Drug Makers Inflated Pandemic-Era Prices by Billions Without Cause, Report Says

Provisions in President Joe Biden's proposed $1.75 trillion social spending package would put a damper on drug manufacturers' ability to control prices, but big pharma lobbyists are putting up a fierce fight. Meanwhile, a U.S. agency has reported that unjustified increases in prescription drug prices in 2020 resulted in $1.67 billion in additional spending by consumers.

According to the Institute for Clinical and Economic Review (ICER), a Boston-based medicine value monitoring agency, ten of the most expensive prescription drugs in the country saw unjustified price hikes.
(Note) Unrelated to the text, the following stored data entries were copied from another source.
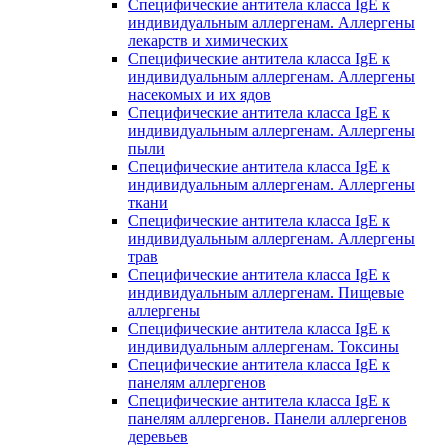
Специфические антитела класса IgE к
индивидуальным аллергенам. Аллергены
лекарств и химических
Специфические антитела класса IgE к
индивидуальным аллергенам. Аллергены
насекомых и их ядов
Специфические антитела класса IgE к
индивидуальным аллергенам. Аллергены
пыли
Специфические антитела класса IgE к
индивидуальным аллергенам. Аллергены
ткани
Специфические антитела класса IgE к
индивидуальным аллергенам. Аллергены
трав
Специфические антитела класса IgE к
индивидуальным аллергенам. Пищевые
аллергены
Специфические антитела класса IgE к
индивидуальным аллергенам. Токсины
Специфические антитела класса IgE к
панелям аллергенов
Специфические антитела класса IgE к
панелям аллергенов. Панели аллергенов
деревьев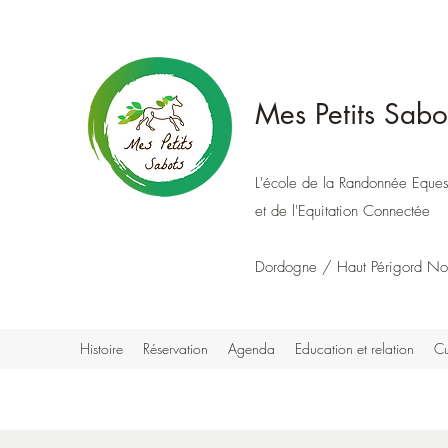
Mes Petits Sabo
L'école de la Randonnée Eques
et de l'Equitation Connectée
Dordogne / Haut Périgord No
Histoire
Réservation
Agenda
Education et relation
Cu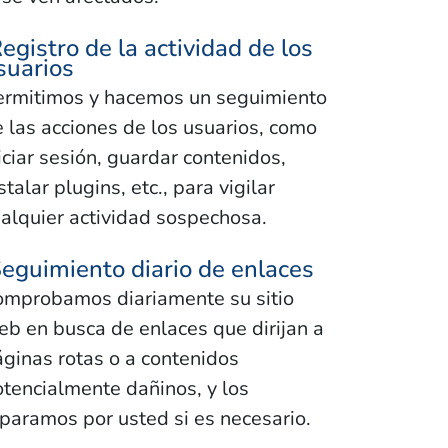
egistro de la actividad de los
suarios
ermitimos y hacemos un seguimiento
 las acciones de los usuarios, como
iciar sesión, guardar contenidos,
stalar plugins, etc., para vigilar
alquier actividad sospechosa.
eguimiento diario de enlaces
omprobamos diariamente su sitio
b en busca de enlaces que dirijan a
ginas rotas o a contenidos
tencialmente dañinos, y los
paramos por usted si es necesario.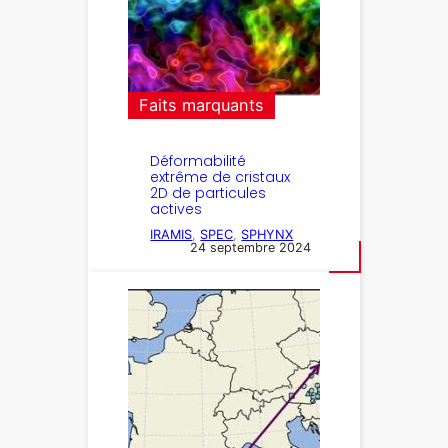
Faits marquants
Déformabilité
extrême de cristaux
2D de particules
actives
IRAMIS
, 
SPEC
, 
SPHYNX
24 septembre 2024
Of those price increases, AbbVie Inc.'s (NYSE: ABBV) 10% boost on the price of popular rheumatoid arthritis drug Humira accounted for the vast majority of the increased spending, costing U.S. patients an additional $1.4 billion in 2020 alone.

Novartis (NYSE: NVS) instituted that largest price increase, raising the price of Promacta, a drug used to treat aplastic anemia, by more than 14%, or $100 million in total spending.

The institute reportedly studied data and input gathered by the drug manufacturers themselves and was unable to find any new benefits of the drugs which would justify their increased prices.

Rind said that unjustified drug price hikes have decreased since ICER began making reports on the issue, but that the most expensive drugs continue to see price escalations.

"Several of these treatments have been on the market for many years, with scant evidence that they are any more effective than we understood them to be years ago when they cost far less," ICER Chief Medical Officer David Rind said in a statement.

"The most extreme of these is Humira," Rind continued, "with an ever-escalating U.S. price that contrasts starkly to its falling price in every country where Humira currently faces biosimilar competition."

In 2019, Americans spent around $350 billion on prescription drugs, more than twice as much per person than spending in other developed countries.

In its defense, AbbVie said that ICER had not conducted a sufficient assessment, in part because it allegedly failed to take into account data reported from smaller patient populations. Novartis also said that ICER had failed to take into account new health and economic data which allegedly justified the company's price hike. Both specifically stated that ICER's judgments weren't accurate because the agency doesn't perform full value assessments.